For error messages in particular is a very expansive topic because a compiler might have the following components:

    Lexer
    Parser
    Macro Expansion
    Name Resolution
    Lowering
    Type Checking
    Privacy Checking
    Lifetime Analysis
    Code Generation
    Linking

and all of them can produce errors. If you introduce error recovery in your parser, then you better make sure you're carrying that information forward to name resolution and type checking. If you introduce a error type placeholder, better account for it during the rest of your analysis to avoid complaining about non-existing methods on something that wasn't resolved in the first place. Error deduplication. Exploring the grammar space to identify things that a human may attempt but isn't allowed for good reason but that will not blow up until some quasi-random stage. Now that I think about it you could write a whole book about these topic.

What is lowering?

  • Some languages require higher level internal representations ("IR"s) to be "lowered" to lower level representations before code generation - in other words like high level semantics or syntactic sugar and transform into simpler constructs to compile.

    For example, a language could support special iterator semantics that will be "lowered" into a simple for loop. Or a for loop itself may be lowered into a do-while loop, depending on the design of the lowered IR.

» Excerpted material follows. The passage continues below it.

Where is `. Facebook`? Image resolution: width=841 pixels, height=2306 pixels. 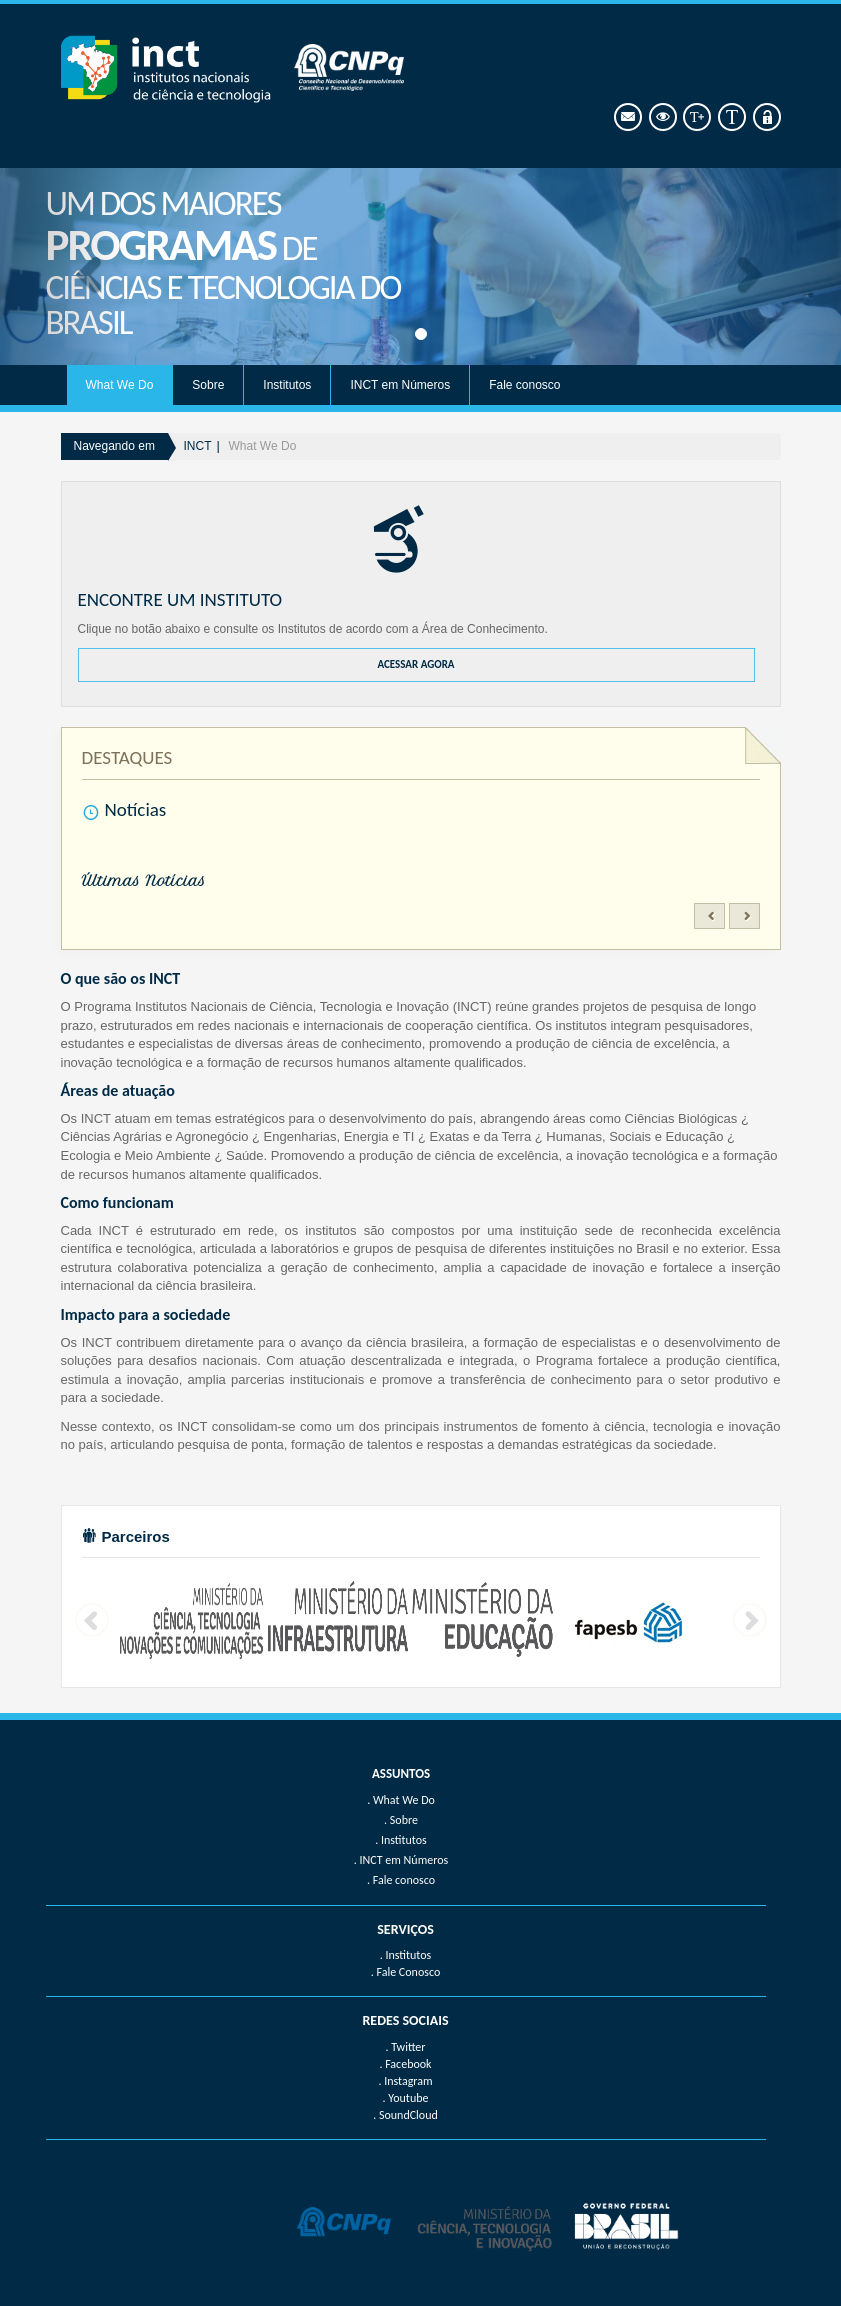 . Facebook is located at coordinates (405, 2064).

    • To give you an example, rustc has an AST, and a high-level intermediate representation tree called the HIR. The former can encode anything that is syntactically valid (and some things that aren't), while the HIR only encodes things that are valid and transforms things like `if foo {} else {}` to `match foo { true => {} false => {}}`. That makes this internal representation more fundamental, there are fewer constructs to care about, and allows unifying some validations that would otherwise have to be written for all the alternative user visible constructs. It also makes later stages of the compiler not have to care about how code was written, just about this higher level representation.